In that vein, what could be gained now with additional flights?  We need to look first at what’s new and different since 1992.  The answer could be hidden if the requested Russian flights are for lower altitudes and depending on what high-tech sensors they plan to use.  The recent Russian launchings of cruise missiles from the Caspian Sea to targets thousands of miles away in Syria could provide some of the answers.

What’s different is our military’s incredible tactical advantages using GPS for precise navigation and targeting.  Just as quickly, Russia, along with China, recognized this substantial U.S. advantage and began developing its own version of GPS, along with electronic jammers to degrade our GPS systems.  Russia’s version of GPS is called GLONASS, and it brings Russia’s navigation and targeting up to par.  What the Russians might now need are the precise GLONASS coordinates for a large number of critical U.S. targets, which could be precisely targeted by low-level, long-range Russian cruise missiles, against which defense is difficult, if not impossible.  Such targets could include national critical infrastructure targets such as power grids, dams, and other non-military targets that could readily cripple our nation.

A treaty is a treaty, yet should we allow it to serve as that “crack in the door” Putin intends to exploit?  Must we comply?  Thus far, our response to deny or limit the Russian request centers on claims that Moscow is failing to meet all treaty obligations and is engaging in a manner inconsistent with the spirit of the treaty by selectively implementing the treaty in a way that suits its interest.  For one, it restricts U.S. surveillance over Moscow, Chechnya, Abkhazia, South Ossetia, and the Kaliningrad enclave.  There have also been ill-defined warnings from U.S. officials that such overflights help Moscow collect intelligence on the United States at a tension-filled time in U.S.-Russia relations.
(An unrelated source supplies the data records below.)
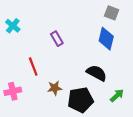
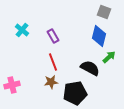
cyan cross: (13, 26) -> (22, 30), moved
red line: (33, 67) -> (53, 62), moved
green arrow: (117, 96) -> (109, 57), moved

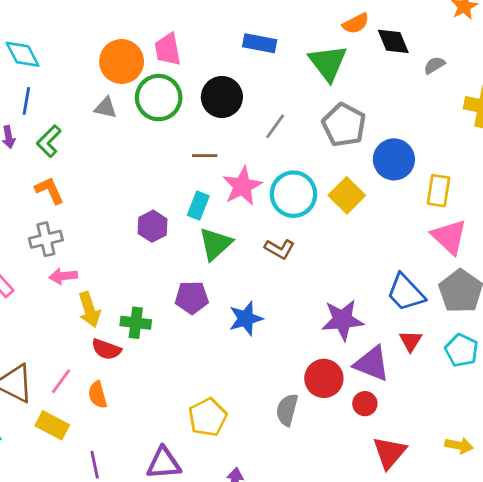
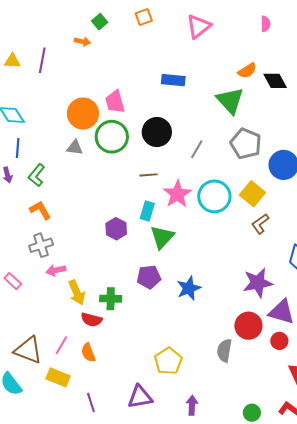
blue rectangle: (260, 43) -> (173, 80), moved
brown L-shape: (279, 249) -> (260, 224), moved, turned 120

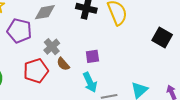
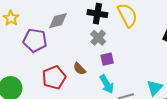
gray cross: (52, 47) -> (98, 38), moved

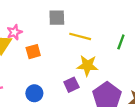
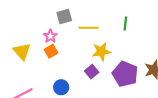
pink star: (14, 32) -> (50, 36), moved

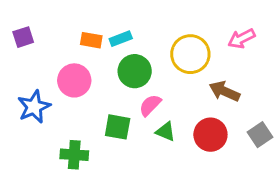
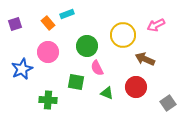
cyan rectangle: (121, 39) -> (67, 14), moved
orange rectangle: (91, 40) -> (48, 23), moved, turned 40
pink semicircle: (150, 105) -> (97, 68), turned -70
green triangle: (166, 132) -> (107, 93), moved
gray square: (260, 135) -> (168, 103), moved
Our defense and intelligence people need to take a very close and serious look at the Russian request, proposed flight altitudes, and tracks over non-military areas – and if GLONASS sensors are included.  This is not an occasion where the response should be left solely to diplomats and politicians, unaware of the technical and intelligence implications.  To allow these overflights might ignore the first rule of espionage: if you have what they want, they will use any means to get it.